I rejected 6 in one day. I see 1-2 good orders a day and the rest are $6-7 orders. Maybe it’s just me or my area but I’m taking a break from them. Tips are literally the only reason to be on GH


----------



## Tuxi (Apr 2, 2018)

Yes, I've noticed a lot of no tip GH orders lately. Because of that, I started driving more for other apps. Last week, I got 3 cash tips in a row. That was shocking.


----------



## MykUberBoy (Mar 16, 2017)

If I saw no tip on the apps... and Im under guarantee hour. I demand a tip, I say it upfront “ hey no tip?!” ... I guess that way either to teach them a lesson, on courtesy of tipping, or if they are really broke... The next time, they need to drag their ass to pickup their own food! And also I am helping the next guy! You’re welcome!

Or my other option... if they lived in a apartment without tip. And they have a bunch of instructions to deliver thru their door... I call them and demand to pick it up on the curb! If they insist of delivering thru their door. My 1st question is... “are you gonna tip me?”


----------



## Kevrun (Dec 11, 2016)

Funny that you mention this. I came on here for this specific reason. Last week was absolutely terrible for me. %8 acceptance rate. Pretty much every order was under $7.


----------



## Goongpad77 (Dec 6, 2017)

I’ve been noticing the same thing too. GrubHub dominated my phone based on the fact that the tips were way better. They pay “as the crow flies” straight line milage plus $3.25 in my market. That is way worse milage pay than PM and UE... but everyone used to tip!!! Since UE came to my area tips have been on the decline and so have the types of customers I’ve been experiencing. This ***** ordered $60 in Thai food tonight and zeroed out the tip.. I thought maybe a cash tip so I took my chances being that it was a freaking $60 order! No tip! garbage! The companies don’t market right. If you can order $60 worth of Thai food you should be able to tip at least a couple bucks. Delivery drivers get so shafted. I hate it! I still made decent money in 3 hours tonight, but of course I had to skip orders to make that possible.


----------



## uberboy1212 (Jan 10, 2017)

Looks like GH is giving $2 bonuses for accepting non tip orders now with the new update? Can anyone confirm this?


----------



## Tuxi (Apr 2, 2018)

Uberboy,

I can't confirm it because everytime I click update app, it doesn't do anything. Anyone else having this issue? 

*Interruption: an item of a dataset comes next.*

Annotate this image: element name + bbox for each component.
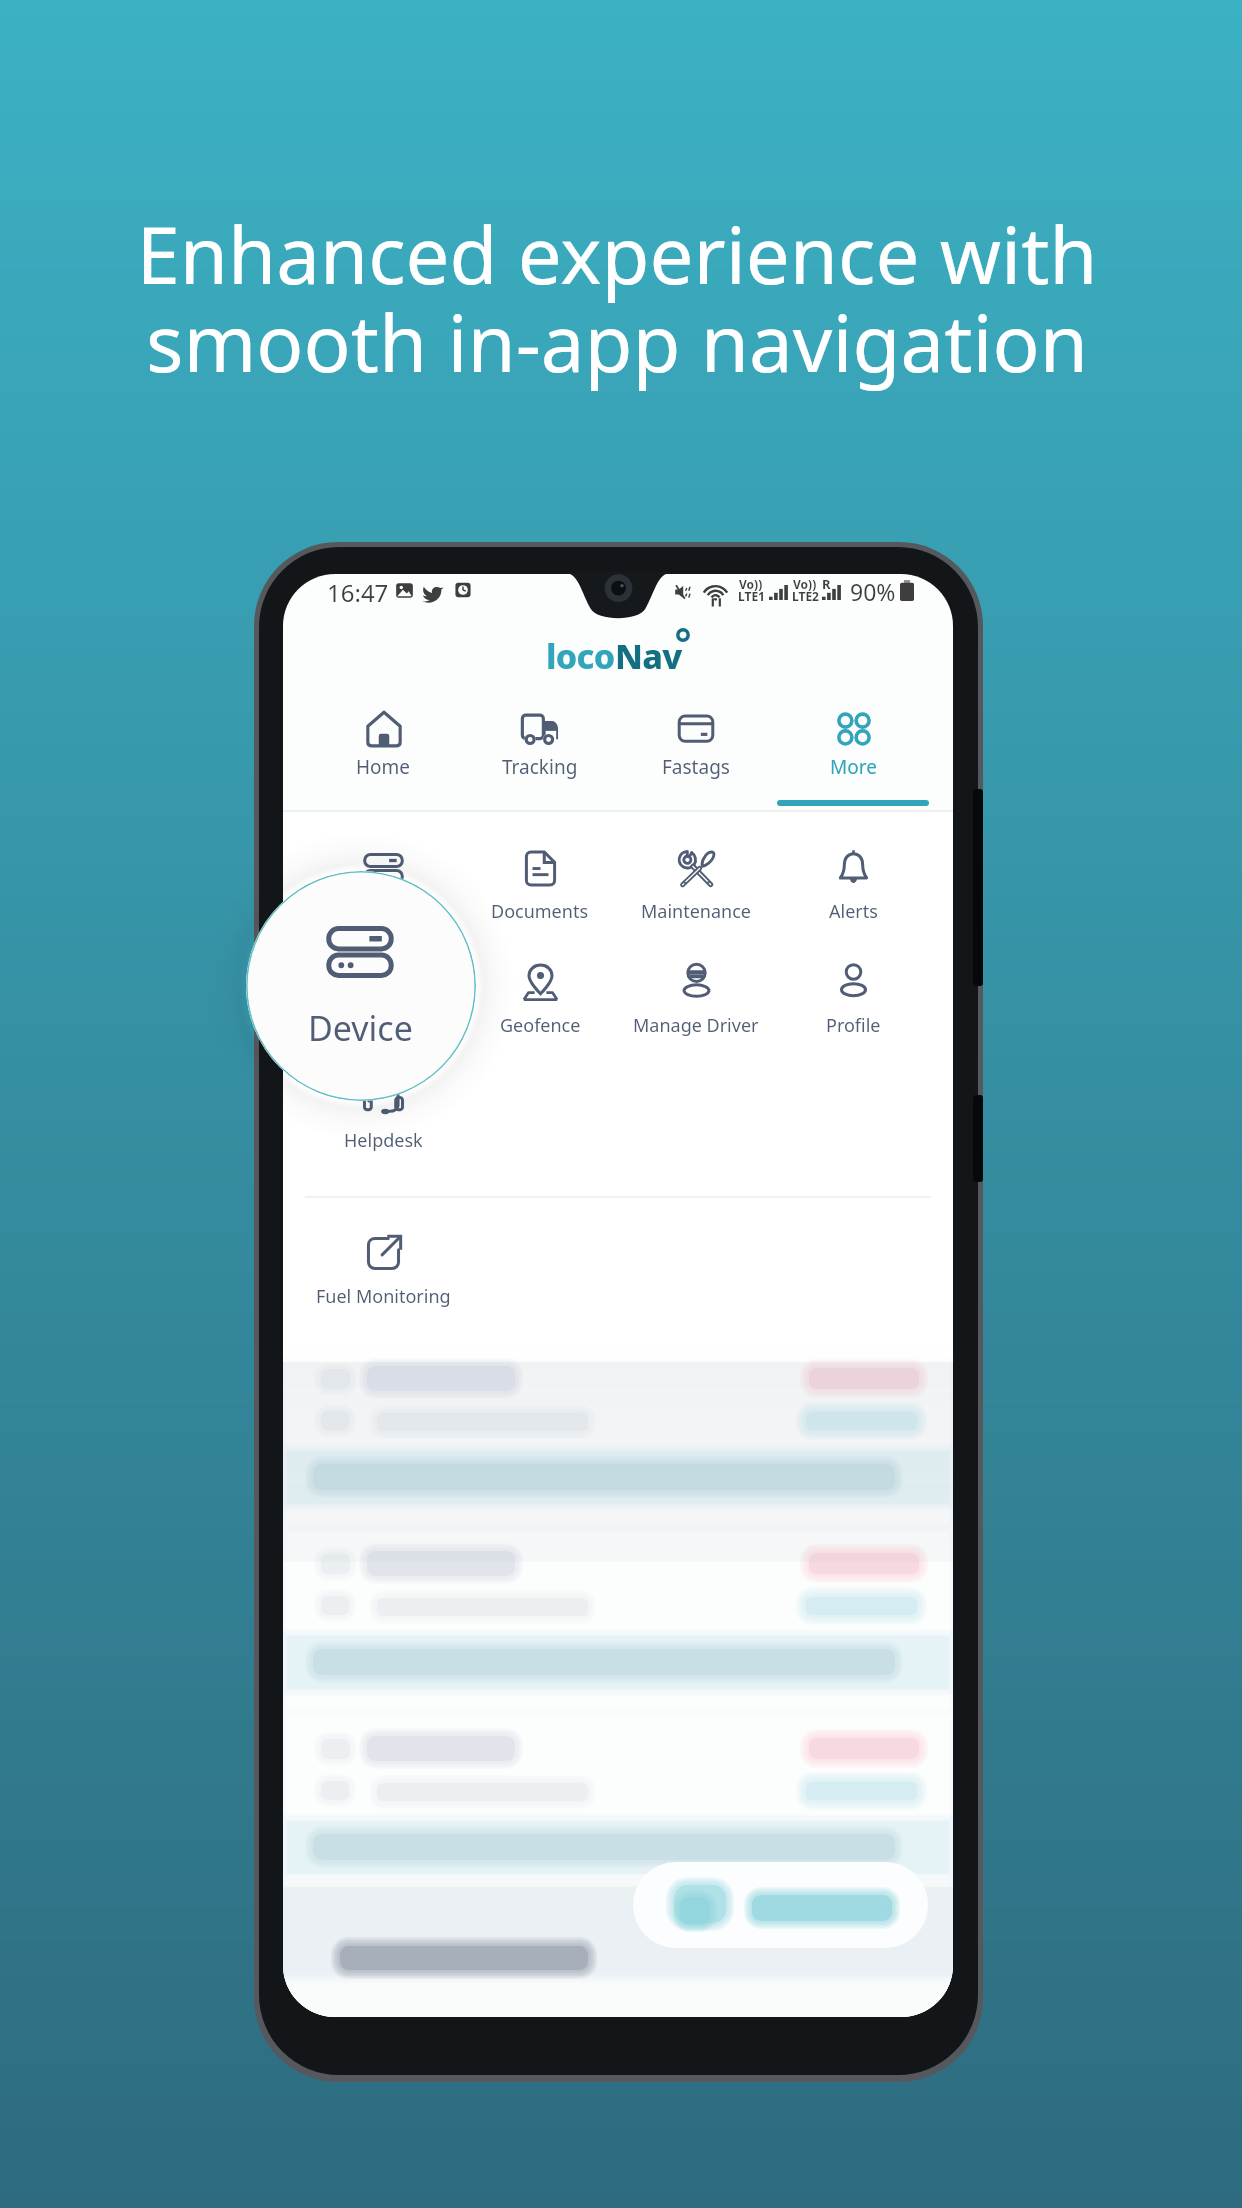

But I hope you're right because I can't keep losing money for low GH orders. DD in my area has $6 min order and my UE orders are at least $5, so I refuse to do GH orders that are less.


----------



## Goongpad77 (Dec 6, 2017)

uberboy1212 said:


> Looks like GH is giving $2 bonuses for accepting non tip orders now with the new update? Can anyone confirm this?


I like this! But unfortunately they aren't doing that here


----------



## Soy (Aug 22, 2017)

Now that I've been watching it I believe you're right. I haven't had any no tippers either but I've gotten more than one $2 tip.


----------



## Soy (Aug 22, 2017)

Whoops, spoke too soon or jinxed it one. My first order of the day was a no tipper.


----------



## MykUberBoy (Mar 16, 2017)

UE, precedence this cheap ass customers not to tip. I hope they stay away from GH, and stick to UE! It is tarnishing the GH quality. Every one who drives for UBER, can also deliver for UE. But in GH before you can be a driver. There must be an open slot, so not to over saturate drivers, in certain regions!


----------



## Goongpad77 (Dec 6, 2017)

MykUberBoy said:


> UE, precedence this cheap ass customers not to tip. I hope they stay away from GH, and stick to UE! It is tarnishing the GH quality. Every one who drives for UBER, can also deliver for UE. But in GH before you can be a driver. There must be an open slot, so not to over saturate drivers, in certain regions!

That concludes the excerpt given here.